En avril 2006, un document gouvernemental fera « le point sur le plan de cohésion sociale ». Ce sera, en fait, la dernière publication d’ensemble sur ce vaste plan. Bien qu’il n’ait jamais été abrogé, il semble ne plus avoir eu d’application réelle, au moins dans sa globalité. Plus personne n’y fait référence aujourd’hui de manière précise.
Aujourd’hui, il reste un site accessible au public sur le plan de cohésion sociale, mais il est bien précisé qu’il est archivé et que les derniers documents datent de 2006.
On trouvera évidemment cocasse, rétrospectivement de lire dans le bilan d’étape de 2006 que « l'objectif de 300 Maisons de l'emploi nécessaires pour mailler l'ensemble du territoire national sera donc atteint d'ici fin 2007. » L’objectif n’est atteint ni fin 2007, ni jamais d’ailleurs.
Aujourd’hui, c’est la notion de cohésion sociale qui change carrément de sens. Il y a un ministère des solidarités et de la cohésion sociale, dirigé par Roselyne Bachelot. Mais il ne s’occupe ni de l’emploi, ni du logement, ni même de l’égalité des chances. Il y a aussi une secrétaire d’État à la cohésion sociale, Marie-Anne Montchamp, mais elle semble avoir principalement dans ses attributions le sort des personnes handicapées.
Pourtant on relit toujours avec intérêt le plan de Borloo : « Le plan de cohésion sociale renouvelle notre conception de la politique de l’emploi. Il fonde un équilibre plus propice à la baisse du chômage de longue durée et à la création d’emploi : une prise en charge collective plus efficace des chômeurs, un marché du travail plus fluide. »

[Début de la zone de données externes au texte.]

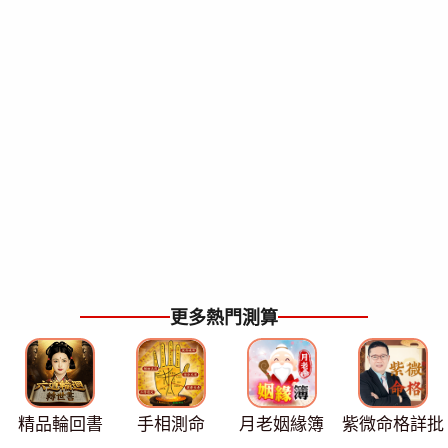
更多熱門測算
精品輪回書
手相測命
月老姻緣簿
紫微命格詳批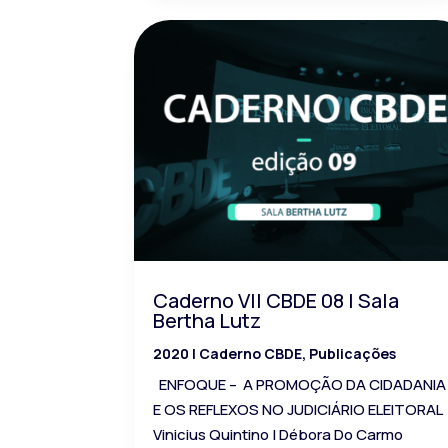
Caderno VII CBDE 08 | Sala
Bertha Lutz
2020
|
Caderno CBDE
,
Publicações
ENFOQUE – A PROMOÇÃO DA CIDADANIA
E OS REFLEXOS NO JUDICIÁRIO ELEITORA
Vinicius Quintino | Débora Do Carmo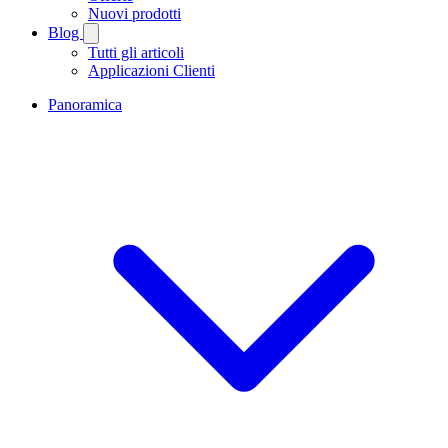
Nuovi prodotti
Blog
Tutti gli articoli
Applicazioni Clienti
Panoramica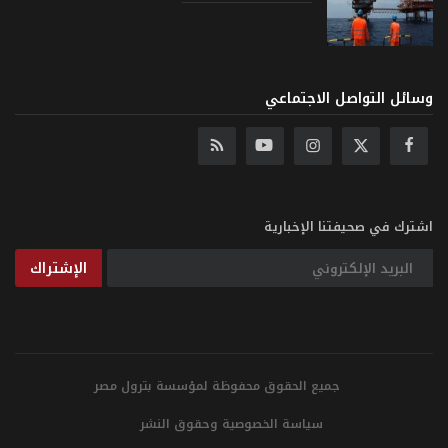
وسائل التواصل الاجتماعي
اشترك في صحيفتنا الإخبارية
الإشتراك
جميع الحقوق محفوظة لمؤسسة بترول مصر
سياسة الخصوصية وحقوق النشر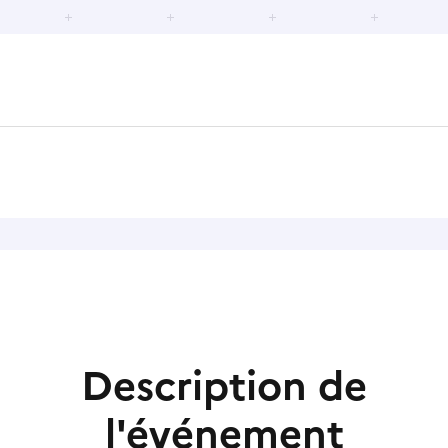
Description de
l'événement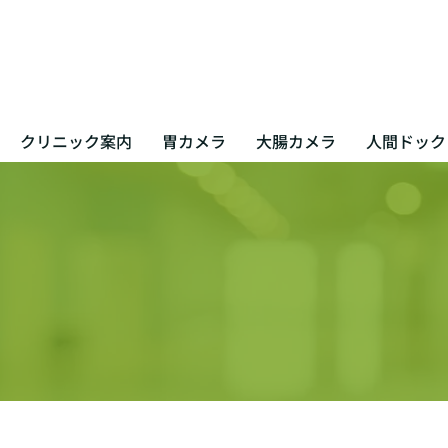
クリニック案内
胃カメラ
大腸カメラ
人間ドック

Cinq ans après, l’objectif reste un objectif.
Dans l’introduction du plan, Jean-Louis Borloo critiquait l’adage : « contre le chômage, on a tout essayé et on a tous échoué ». Le 16 novembre 20010, après avoir congédié le même Borloo, le président de la République, Nicolas Sarkozy redisait : « je ne pense pas qu'on a tout essayé contre le chômage. »
Ce qui est sûr, c’est qu’on a essayé beaucoup de chose, mais pas une politique inscrite dans la durée. Et oublier que l’emploi est un facteur de cohésion sociale est plus qu’une erreur d’appréciation.